Finding Christmas in Darfur: New Freedom Theatre's Black Nativity
The play Black Nativity by Langston Hughes opened in New York in 1961, and was adapted for film in 2013. As WRTI’s Susan Lewis reports, New Freedom Theatre in Philadelphia is staging another version of this Christmas story, set in Darfur. Black Nativity: An African Holiday Musical is at the New Freedom Theatre at 1346 North Broad Street in Philadelphia through December 18th.
AMBIENT: Sounds of Darfur
Susan Lewis: Black Nativity begins its story with an African woman named Darfur Mary sitting in a refugee camp.
Rajendra Ramoon Maharaj: She is pregnant, and her husband has been taken away from her, and she loses her faith.

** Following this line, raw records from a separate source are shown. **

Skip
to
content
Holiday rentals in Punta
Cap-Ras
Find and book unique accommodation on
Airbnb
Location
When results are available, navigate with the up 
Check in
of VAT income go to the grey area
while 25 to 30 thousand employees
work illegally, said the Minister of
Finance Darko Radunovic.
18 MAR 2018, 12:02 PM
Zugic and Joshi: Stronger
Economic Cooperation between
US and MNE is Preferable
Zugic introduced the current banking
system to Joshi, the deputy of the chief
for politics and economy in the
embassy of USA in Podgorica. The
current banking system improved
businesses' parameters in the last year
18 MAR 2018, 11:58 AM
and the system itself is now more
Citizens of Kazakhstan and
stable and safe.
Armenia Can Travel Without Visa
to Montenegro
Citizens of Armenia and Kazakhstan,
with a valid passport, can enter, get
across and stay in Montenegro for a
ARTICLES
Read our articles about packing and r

SL: New Freedom Theatre's artistic director Rajendra Ramoon Maharaj says the spirit of the mothers he met while working in Africa moved him to set his production of Black Nativity in modern day Darfur.
RRM: Many were scarred; some of them had been brutalized. But they were so hopeful. They believed their children could become Nelson Mandela.

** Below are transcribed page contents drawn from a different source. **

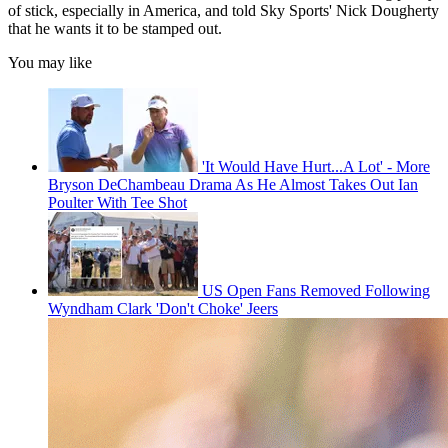
of stick, especially in America, and told Sky Sports' Nick Dougherty
that he wants it to be stamped out.
You may like
'It Would Have Hurt...A Lot' - More
Bryson DeChambeau Drama As He Almost Takes Out Ian
Poulter With Tee Shot
US Open Fans Removed Following
Wyndham Clark 'Don't Choke' Jeers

SL: In the play, Darfur Mary is visited by ancestors, who take her on a spiritual journey back to biblical times. Music plays a critical role—as it does in life.
RRM: The women used their voices, their thighs, to create the music, so we’re doing that as well. The cast makes all the sounds.

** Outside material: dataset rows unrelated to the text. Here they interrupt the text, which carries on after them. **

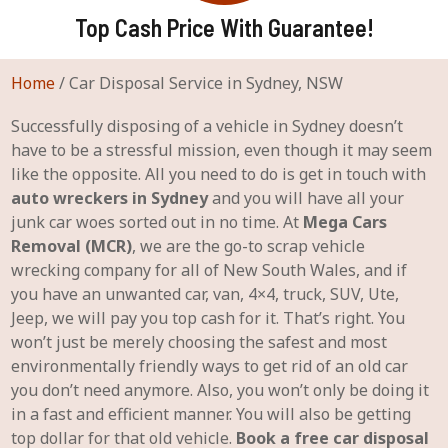
Top Cash Price With Guarantee!
Home
/
Car Disposal Service in Sydney, NSW
Successfully disposing of a vehicle in Sydney doesn’t
have to be a stressful mission, even though it may seem
like the opposite. All you need to do is get in touch with
auto wreckers in Sydney
and you will have all your
junk car woes sorted out in no time. At
Mega Cars
Removal (MCR)
, we are the go-to scrap vehicle
wrecking company for all of New South Wales, and if
you have an unwanted car, van, 4×4, truck, SUV, Ute,
Jeep, we will pay you top cash for it. That’s right. You
won’t just be merely choosing the safest and most
environmentally friendly ways to get rid of an old car
you don’t need anymore. Also, you won’t only be doing it
in a fast and efficient manner. You will also be getting
top dollar for that old vehicle.
Book a free car disposal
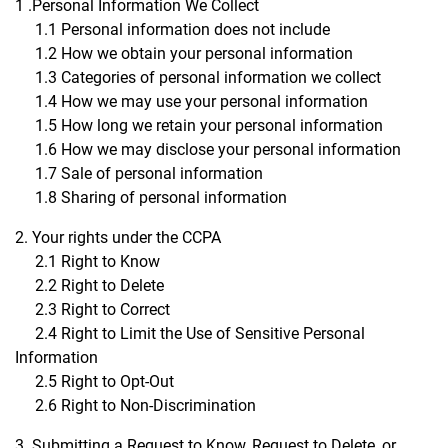
1 .Personal Information We Collect
1.1 Personal information does not include
1.2 How we obtain your personal information
1.3 Categories of personal information we collect
1.4 How we may use your personal information
1.5 How long we retain your personal information
1.6 How we may disclose your personal information
1.7 Sale of personal information
1.8 Sharing of personal information
2. Your rights under the CCPA
2.1 Right to Know
2.2 Right to Delete
2.3 Right to Correct
2.4 Right to Limit the Use of Sensitive Personal
Information
2.5 Right to Opt-Out
2.6 Right to Non-Discrimination
3. Submitting a Request to Know, Request to Delete, or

SL: As the story unfolds, love and faith combat the darkness.
RRM: I really wanted to honor these women who were in the camps, who, despite it all, created music every day for their little girls and little boys.
And Darfur continues. It is the worst human rights disaster—and despite that, you leave hopeful. Because this woman believes, like Mary did in biblical times, that her son can become a force for good.
SL: Black Nativity tells its story with gospel songs and Christmas carols, sung a cappella, with African drumming and dance.